6.1.2 製品安全評価センターにおける測定
 平成14年8月、3歳から6歳の乳幼児計16名について、製品安全評価センターにおいて人体計測を行った。
 保育園における測定と同様な写真撮影及び体重・重心測定に加え、人体各部の容積を測定するため水中重量を測定した。水中重量測定装置のかごに乗せた被験者(水着のみ着用)を水槽に沈めた時の重量を測定し、かごの重量を補正することでくるぶし、膝、股下、臍、脇下、肩及びあごまでの容積を計測した。測定方法等を表3に示す。
 
6.2 測定結果
6.2.1 身長・体重について
 保育園における測定被験者のリストを表4及び表5に示す。また製品安全評価センターにおける被験者のリストを表6に示す。今回測定された被験者の身長及び体重の分布について、厚生労働省の2000年における乳幼児発育調査のデータと比較すると、図3及び図4に示されるように3パーセンタイルから97パーセンタイルをカバーする幅広いデータが採取されたことが示されている。
 
6.2.2 身長に対する重心高さ比率について
 乳幼児は成人に比べて頭部の比率が大きく、全身の重心位置も異なると考えられる。今回測定された重心高さは、臥位における足底からの高さであるが、測定時にほとんどの場合、かかとが基準板に正しく接触せずに、1cm程度離れていた状況が観察された。

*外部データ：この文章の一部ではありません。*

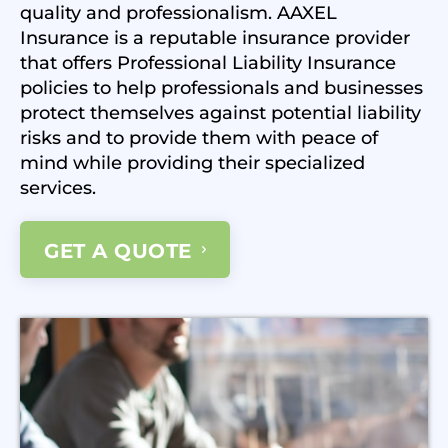
quality and professionalism. AAXEL
Insurance is a reputable insurance provider
that offers Professional Liability Insurance
policies to help professionals and businesses
protect themselves against potential liability
risks and to provide them with peace of
mind while providing their specialized
services.
GET A QUOTE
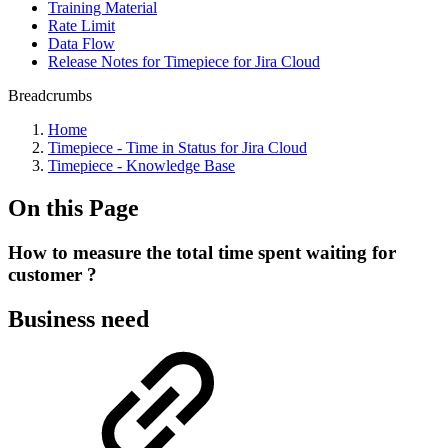
Training Material
Rate Limit
Data Flow
Release Notes for Timepiece for Jira Cloud
Breadcrumbs
Home
Timepiece - Time in Status for Jira Cloud
Timepiece - Knowledge Base
On this Page
How to measure the total time spent waiting for
customer ?
Business need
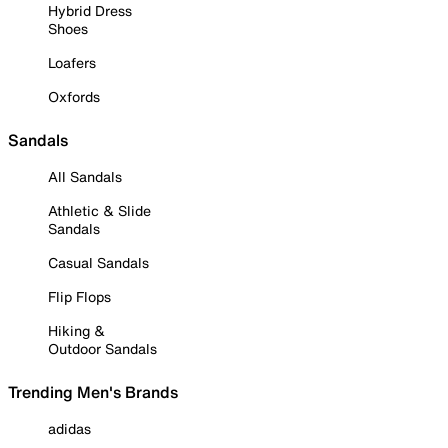
Hybrid Dress
Shoes
Loafers
Oxfords
Sandals
All Sandals
Athletic & Slide
Sandals
Casual Sandals
Flip Flops
Hiking &
Outdoor Sandals
Trending Men's Brands
adidas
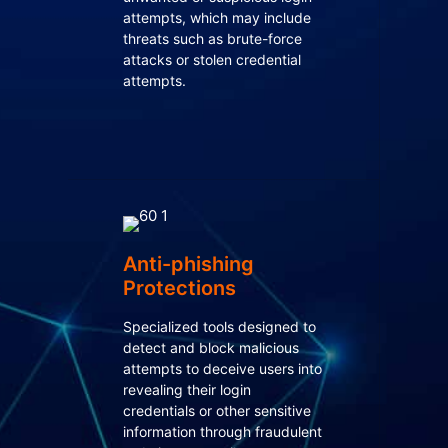
attempts, which may include
threats such as brute-force
attacks or stolen credential
attempts.
Anti-phishing
Protections
Specialized tools designed to
detect and block malicious
attempts to deceive users into
revealing their login
credentials or other sensitive
information through fraudulent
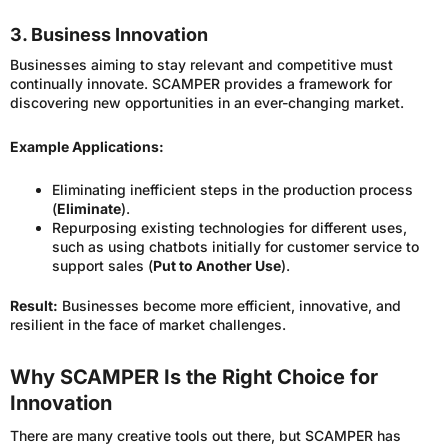
3. Business Innovation
Businesses aiming to stay relevant and competitive must
continually innovate. SCAMPER provides a framework for
discovering new opportunities in an ever-changing market.
Example Applications:
Eliminating inefficient steps in the production process
(
Eliminate
).
Repurposing existing technologies for different uses,
such as using chatbots initially for customer service to
support sales (
Put to Another Use
).
Result:
Businesses become more efficient, innovative, and
resilient in the face of market challenges.
Why SCAMPER Is the Right Choice for
Innovation
There are many creative tools out there, but SCAMPER has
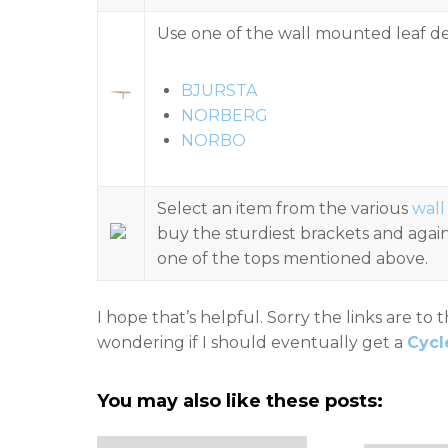
Use one of the wall mounted leaf de
BJURSTA
NORBERG
NORBO
Select an item from the various
wall
buy the sturdiest brackets and again
one of the tops mentioned above.
I hope that’s helpful. Sorry the links are to 
wondering if I should eventually get a
Cycl
You may also like these posts:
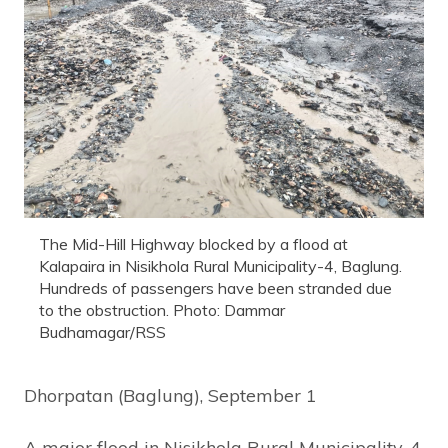
The Mid-Hill Highway blocked by a flood at
Kalapaira in Nisikhola Rural Municipality-4, Baglung.
Hundreds of passengers have been stranded due
to the obstruction. Photo: Dammar
Budhamagar/RSS
Dhorpatan (Baglung), September 1
A major flood in Nisikhola Rural Municipality-4,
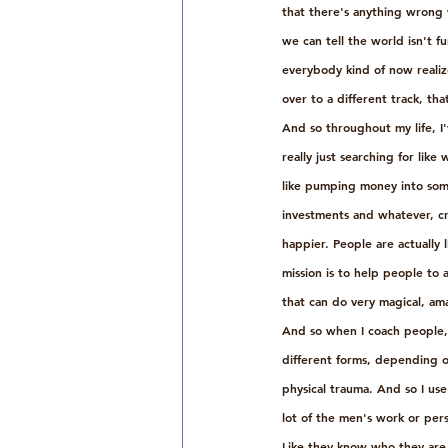
that there's anything wrong 
we can tell the world isn't f
everybody kind of now realize
over to a different track, th
And so throughout my life, I'
really just searching for lik
like pumping money into some
investments and whatever, cra
happier. People are actually 
mission is to help people to ac
that can do very magical, am
And so when I coach people, 
different forms, depending on
physical trauma. And so I use
lot of the men's work or pers
Like they know who they are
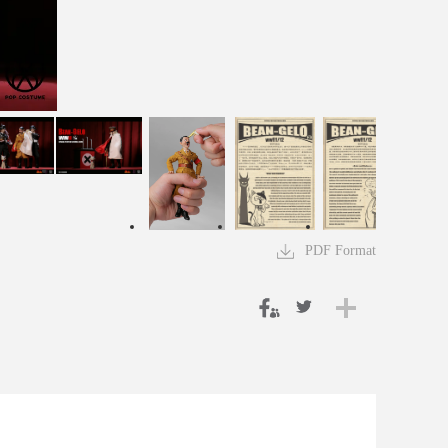
PDF Format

 ずれた分だけ測定値に誤差が含まれていると判断し1cmの補正を行った。
 また、身長については、一般的に立位と臥位とで異なると言われおり、文献1によれば1歳から3歳に対する立位身長及び臥位身長の差は8mm〜15mm程度臥位のほうが大きくなっている。ここではそれらの差を1cmと仮定し、身長に対する重心比率算出にあたり、立位写真より読みとった身長に1cmを加えることにより臥位の身長とした。

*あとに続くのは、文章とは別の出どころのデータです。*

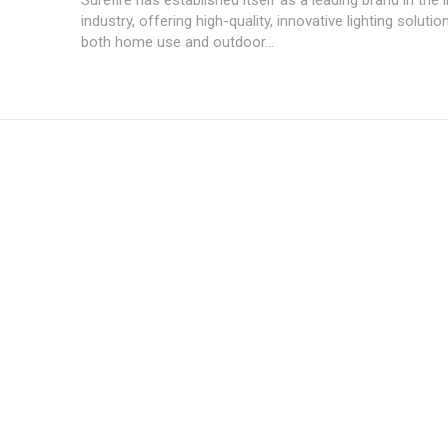
industry, offering high-quality, innovative lighting soluti
both home use and outdoor...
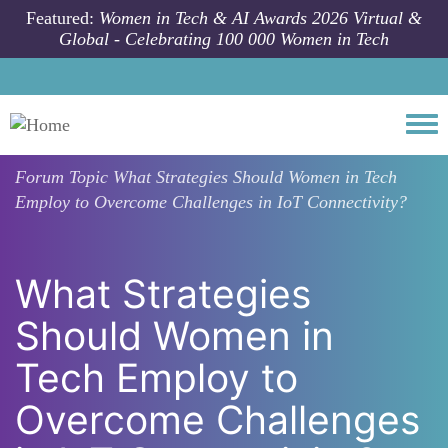
Skip to main content
Featured:
Women in Tech & AI Awards 2026 Virtual &
Global - Celebrating 100 000 Women in Tech
Togg
Forum Topic
What Strategies Should Women in Tech
Employ to Overcome Challenges in IoT Connectivity?
What Strategies
Should Women in
Tech Employ to
Overcome Challenges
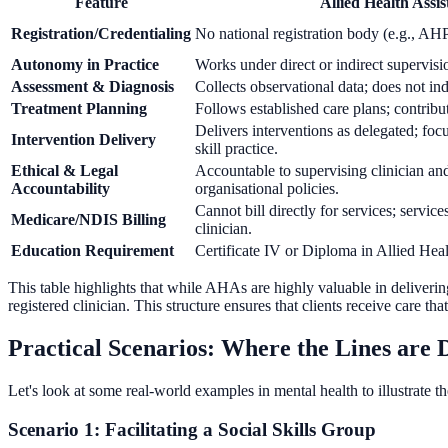
Feature
Allied Health Assi
Registration/Credentialing
No national registration body (e.g., A
Autonomy in Practice
Works under direct or indirect supervisi
Assessment & Diagnosis
Collects observational data; does not in
Treatment Planning
Follows established care plans; contribu
Delivers interventions as delegated; foc
Intervention Delivery
skill practice.
Ethical & Legal
Accountable to supervising clinician an
Accountability
organisational policies.
Cannot bill directly for services; servic
Medicare/NDIS Billing
clinician.
Education Requirement
Certificate IV or Diploma in Allied Heal
This table highlights that while AHAs are highly valuable in deliverin
registered clinician. This structure ensures that clients receive care tha
Practical Scenarios: Where the Lines are
Let's look at some real-world examples in mental health to illustrate t
Scenario 1: Facilitating a Social Skills Group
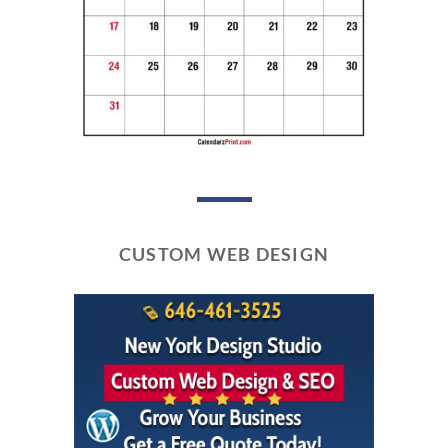
CUSTOM WEB DESIGN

 推定された臥位身長に対する重心高さの比率を表4〜6に示す。また、年齢に対する重心比率を図5に示す。これによると1歳から6歳の範囲では年齢に応じた比率の変化は見られず、平均で約57%である。
 文献4によれば成人の重心高さ(臥位)は男性で56.0%、女性で55.3%といわれており、乳幼児の重心高さは成人と比べ、わずかに高い程度と推定される。
 
6.2.3 各部の容積、各部の長さ等について
 各部位まで水中に浸漬した時の重量から推定した各部の容積を表7に示す。また、これら被験者の中から、3.5歳ダミーに近い体型を持つ被験者5名を選定し、各部の容積比率について5名の平均値を算出し、ダミーの目標容積比率とした。
 この場合、頭部の容積については計測ができなかったため、各被験者の各部の比重を1と仮定した場合の全身容積から、あごまでの容積を引いたものを頭部容積とした。

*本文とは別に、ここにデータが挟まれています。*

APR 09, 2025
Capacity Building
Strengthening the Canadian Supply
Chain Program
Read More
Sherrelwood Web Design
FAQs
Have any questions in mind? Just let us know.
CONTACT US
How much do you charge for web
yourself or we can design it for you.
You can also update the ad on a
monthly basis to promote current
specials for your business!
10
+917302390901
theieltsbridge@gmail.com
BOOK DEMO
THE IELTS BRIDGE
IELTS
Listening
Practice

 手足の長さ、各関節の高さについても同様に、身長に対する比率について5名の平均値を算出し目標値とした。容積、手足の長さ及び関節部の高さ等を表8に示す。
 
7.幼児ダミーの設計
7.1 基本構造
 他の用途に使用されている類似のダミーや、外国におけるダミーの構造を参考にし、幼児ダミーは、頭部、胴体部、左右上腕部、左右前腕部、左右大腿部、左右下腿部(足部と一体)の10分割とし、各部分は関節(9個)で接合されるものとした。また、各関節の可動域は成人の可動域(文献5)を参考とした。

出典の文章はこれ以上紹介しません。